We had a pretty good idea of what we didn’t want the Salt of the Earth website to be. Clunky, self-centered restaurant websites were the inevitable outcome of poor process and wrongheadedness, hallmarks of an outdated way of thinking. We wanted Salt to be the archetype for a modern breed of restaurant websites: beautiful and engaging, but simple, focused, usable, standards-based, and native to the mobile era. Its aesthetic matches the space, the food, and the city of Pittsburgh. It has enough dynamic visual details to keep visits interesting, but never distracting. It contains nearly every piece of information a patron might want to know, organized in a clear hierarchy. It works on the iPhone, it works on the iPad, it works on any modern mobile browser and any desktop browser newer than IE6 or Firefox 2. And we’re happy to say it contains no Flash, no music, and no PDFs.
The nitty-gritty.
The make the Salt of the Earth website, we used a host of modern web goodies. Here’s as close as we can come to an exhaustive list:
- WordPress architecture.
- hCard microformats for all contact information.

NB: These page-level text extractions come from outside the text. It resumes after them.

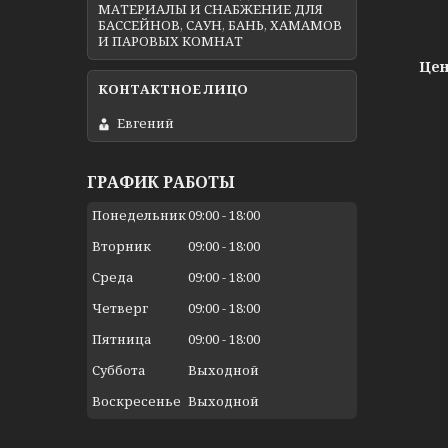
МАТЕРИАЛЫ И СНАБЖЕНИЕ ДЛЯ
БАССЕЙНОВ, САУН, БАНЬ, ХАМАМОВ
И ПАРОВЫХ КОМНАТ
Цен
Евгений
ГРАФИК РАБОТЫ
Понедельник
09:00
18:00
Вторник
09:00
18:00
Среда
09:00
18:00
Четверг
09:00
18:00
Пятница
09:00
18:00
Суббота
Выходной
Воскресенье
Выходной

- HTML5 semantic elements, including section, article, header, footer, and aside.
- RGBa CSS and image transparency.
- A focus state on comment/contact forms, with webkit-transform for added Safari/Chrome fanciness.
- Session-based color themes.
- Rotating, scaling, full-bleed photo backgrounds.

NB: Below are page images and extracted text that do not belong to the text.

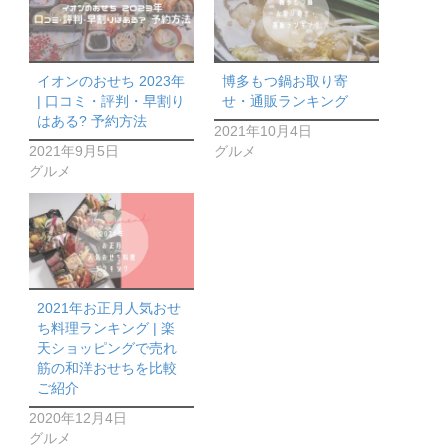
イオンのおせち 2023年
博多もつ鍋お取り寄
| 口コミ・評判・早割り
せ・通販ランキング
はある? 予約方法
2021年10月4日
2021年9月5日
グルメ
グルメ
2021年お正月人気おせ
ち料理ランキング | 楽
天ショッピングで売れ
筋の和洋おせちを比較
ご紹介
2020年12月4日
グルメ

- Google Maps and Twitter integration.
- Javascript navigational image fade.
You never forget your first.
Salt of the Earth is the first full website and identity launch for Full Stop. From chef Kevin Sousa, to owners/architects Doug & Liza Cruze, this project is an example of what’s possible when a client and designer trust each other to do their respective jobs make the right choices. If you’re ever in Pittsburgh, stop by Salt of the Earth for something to eat, and tell ’em Full Stop sent you.
Joe Harvey
I’ve featured this site in our Pittsburgh Community Spotlight #1! Congrats to the Chef, and kudos for the restaurant website feedback
http://pittsburgh.localfoodservice.com/foodservice.cfm
Behind the Salt of the Earth Website - First Bites - post-gazette.com
[…] scenes perspective. You can read Jay Fanelli's story of the Salt Of The Earth website on his blog. Note: interview has been condensed and editedChina: How did you connect with Kevin Sousa? Jay: I […]
identity | Salt of the Earth
[…] created the Salt of the Earth identity and website. In this excerpt from Full Stop’s blog post on the project, co-founder Jay Fanelli describes the design process of the new Salt […]
Brian Annapolen
Good luck Chef, can’t wait to check it out. Let me know when you are opening!!!
Simon Foust
Freaking beautiful site, beautiful implementation. Nicely done guys.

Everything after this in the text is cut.